The homelab had reached the stage where every service lived on its own port and every one of them threw a certificate warning. I had a mental map of which colon-number meant which app, which is a sign of a problem, not a system. So I put a single reverse proxy in front of the lot and gave everything a real name.
The bit people get stuck on is certificates for things that aren't reachable from the internet. You don't need to expose them. Let's Encrypt's DNS-01 challenge proves you control the domain by writing a TXT record, so the box requesting the cert never has to accept an inbound connection. My proxy talks to my DNS provider's API, gets a wildcard for *.home.example, and renews on a timer. Everything internal then sits behind one trusted cert.

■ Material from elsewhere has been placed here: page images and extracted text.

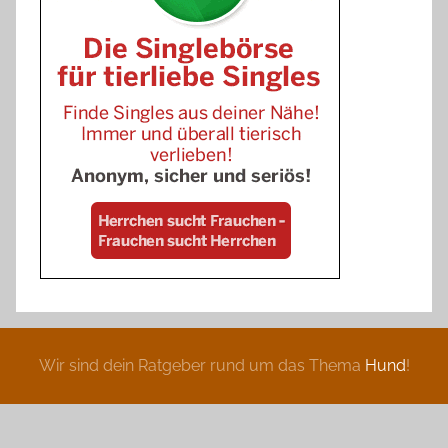
Wir sind dein Ratgeber rund um das Thema
Hund
!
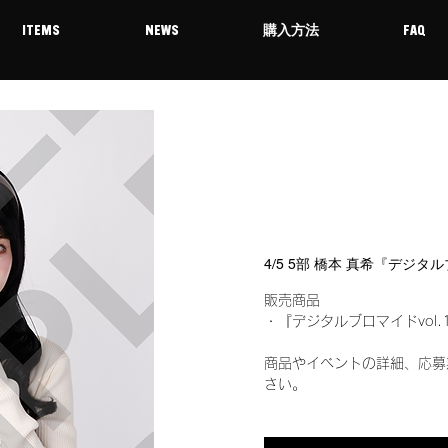
ITEMS
NEWS
購入方法
FAQ
4/5 5部 橋本 真希『デジタ
販売商品
・『デジタルブロマイドvol.
商品やイベントの詳細、応募
さい。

So grafana.home.example and unifi.home.example both resolve to the proxy on the LAN, terminate TLS there, and hand off to the real service over plain HTTP on the back side. No warnings, no remembered ports, and nothing facing outward that doesn't have to. The wildcard means adding a new service is one proxy block and zero new certificates.
The only real gotcha was rate limits while I fumbled the DNS credentials; test against Let's Encrypt's staging endpoint first, or you'll spend an hour locked out wondering why. Past that, it has quietly renewed itself for weeks and I've stopped thinking about it, which is the whole point.